In 2007 the builder of the airplane was contacted by the accident pilot and asked to come to RJD to re-rig the flight controls. After the builder rigged the flight controls he refused to make an entry in the airframe logbook for the work performed, as the FAA required annual conditional inspection, had not been performed.

During the investigation, no maintenance records for the airplane were located by the FAA or the NTSB.


A review of weather observations prior to the accident revealed that a wind shift had occurred, the wind velocity trend was decreasing, and a small temperature dew point spread existed.

A weather observation taken about 1857 (approximately 2 minutes before the accident) at Easton / Newnam Field Airport (ESN), Easton, Maryland, located approximately 14 nautical miles southwest of the accident site, recorded the wind as calm, visibility 7 miles, scattered clouds at 3,500 feet, temperature 23 degrees C, dew point 22 degrees C, and an altimeter setting of 30.02 inches of mercury.

According to the United States Naval Observatory at the time of the accident, the sun was low on the horizon and sunset would have occurred at 1921.

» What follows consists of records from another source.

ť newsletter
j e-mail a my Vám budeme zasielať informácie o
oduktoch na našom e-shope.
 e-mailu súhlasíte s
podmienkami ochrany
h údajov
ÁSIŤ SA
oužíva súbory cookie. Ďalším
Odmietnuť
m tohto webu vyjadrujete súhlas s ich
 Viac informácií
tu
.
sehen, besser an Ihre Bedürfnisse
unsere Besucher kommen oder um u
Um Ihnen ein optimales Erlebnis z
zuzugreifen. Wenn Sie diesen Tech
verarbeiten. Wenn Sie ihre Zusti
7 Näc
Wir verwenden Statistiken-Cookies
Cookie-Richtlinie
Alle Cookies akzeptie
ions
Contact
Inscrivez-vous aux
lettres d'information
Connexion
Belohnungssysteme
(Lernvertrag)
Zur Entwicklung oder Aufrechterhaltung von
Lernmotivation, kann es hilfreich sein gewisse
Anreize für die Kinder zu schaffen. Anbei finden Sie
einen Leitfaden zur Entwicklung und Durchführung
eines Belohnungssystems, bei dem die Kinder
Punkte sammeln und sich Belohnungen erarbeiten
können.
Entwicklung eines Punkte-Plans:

Additionally, a weather observation taken about 1957 at ESN recorded that the wind had remained calm. The temperature and dew point were both at 23 degrees C, and according to the Maryland State Police, and the United States Coast Guard, fog was present at the accident site.


According to the Airport Facility Directory, RJD was a public use airport. It did not have a control tower. It had one runway, oriented in a 12/30 configuration. Runway 30 was asphalt, in good condition. It was 3,214 feet long by 50 feet wide. The runway had non-precision markings that were in fair condition. It was equipped with low intensity runway edge lights, and runway end identifier lights. Sixty foot trees existed 594 feet from the approach end of the runway which required a 6:1 slope to clear.

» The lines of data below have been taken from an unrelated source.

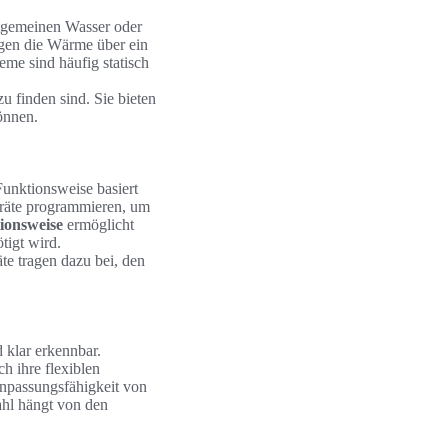
lgemeinen Wasser oder
agen die Wärme über ein
me sind häufig statisch
zu finden sind. Sie bieten
önnen.
Funktionsweise basiert
räte programmieren, um
ionsweise
ermöglicht
tigt wird.
te tragen dazu bei, den
klar erkennbar.
h ihre flexiblen
Anpassungsfähigkeit von
hl hängt von den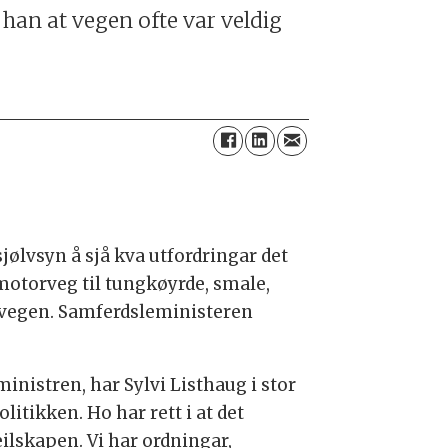
han at vegen ofte var veldig
jølvsyn å sjå kva utfordringar det
 motorveg til tungkøyrde, smale,
 vegen. Samferdsleministeren
inistren, har Sylvi Listhaug i stor
itikken. Ho har rett i at det
eilskapen. Vi har ordningar,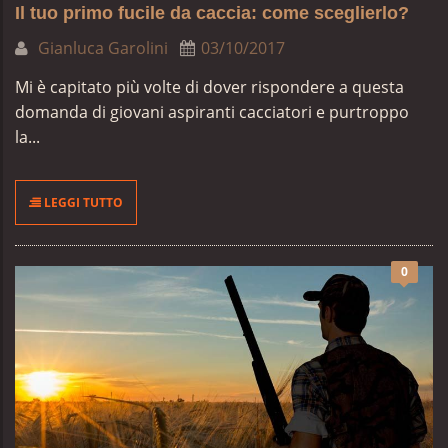
Il tuo primo fucile da caccia: come sceglierlo?
Gianluca Garolini
03/10/2017
Mi è capitato più volte di dover rispondere a questa
domanda di giovani aspiranti cacciatori e purtroppo
la...
LEGGI TUTTO
0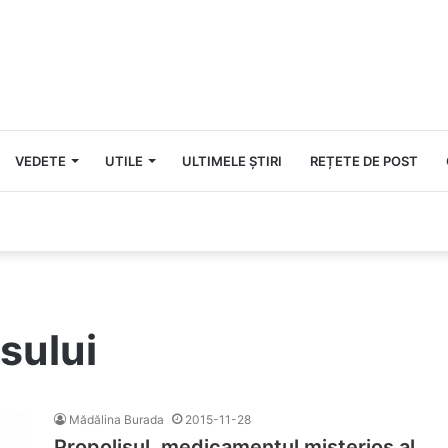
VEDETE
UTILE
ULTIMELE ȘTIRI
REȚETE DE POST
isului
Mădălina Burada
2015-11-28
Propolisul, medicamentul misterios al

Examination of the airplane and accident site by an FAA inspector revealed that the airplane had come to rest against the base of a tree approximately 600 feet west-northwest from the arrival end of runway 30.

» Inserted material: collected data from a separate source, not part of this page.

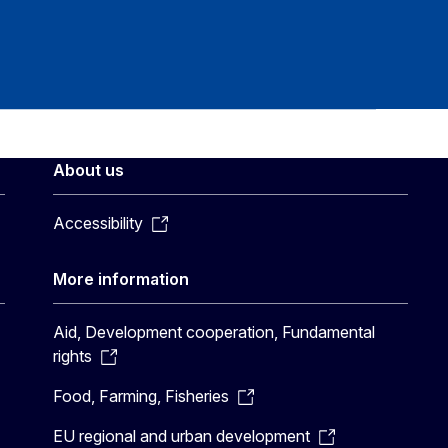
About us
Accessibility
More information
Aid, Development cooperation, Fundamental
rights
Food, Farming, Fisheries
EU regional and urban development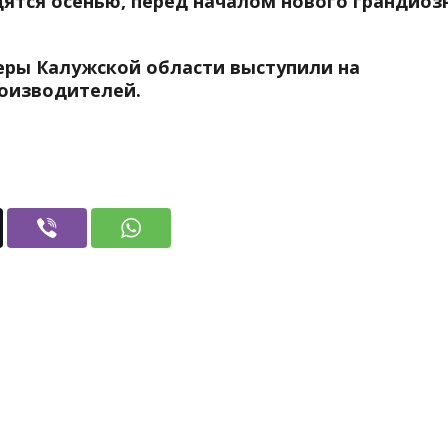
ятся осенью, перед началом нового грандиоз
еры Калужской области выступили на
оизводителей.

Ground scars and the main landing gear assembly where discovered approximately 75 feet prior to where the airplane had come to rest.

Further examination revealed that the airplane was not equipped with position lights, a rotating beacon, communications equipment, or an emergency locator transmitter. No evidence of any preimpact malfunctions or failures of the airplane, engine, or flight controls were discovered.


A post mortem examination was performed on the pilot by the State of Maryland's Office of the Chief Medical Examiner.

Toxicological testing of the pilot was conducted at the FAA Bioaeronautical Sciences Research Laboratory, Oklahoma City, Oklahoma.


According to FAA Advisory Circular 00-6A, Aviation Weather for Pilots and Flight Operations Personnel, Fog is a surface based cloud composed of either water droplets or ice crystals. Fog is the most frequent cause of surface visibility below 3 miles, and is one of the most common and persistent weather hazards encountered in aviation. The rapidity with which fog can form makes it especially hazardous. It is not unusual for visibility to drop from Visual Flight Reference (VFR) to less than a mile in a few minutes. It is primarily a hazard during takeoff and landing, but it is also important to VFR pilots who must maintain visual reference to the ground.

Small temperature-dew point spread is essential for fog to form. Therefore, fog is prevalent in coastal areas where moisture is abundant. However, fog can occur anywhere. Abundant condensation nuclei enhances the formation of fog. Thus, fog is prevalent in industrial areas where byproducts of combustion provide a high concentration of these nuclei. Fog occurs most frequently in the colder months, but the season and frequency of occurrence vary from one area to another.

Fog may form (1) by cooling air to its dew point, or (2) by adding moisture to air near the ground. Fog is classified by the way it forms. Formation may involve more than one process.

NTSB Probable Cause

The pilot's inadequate preflight weather evaluation which resulted in an attempted landing in fog and subsequent impact with terrain.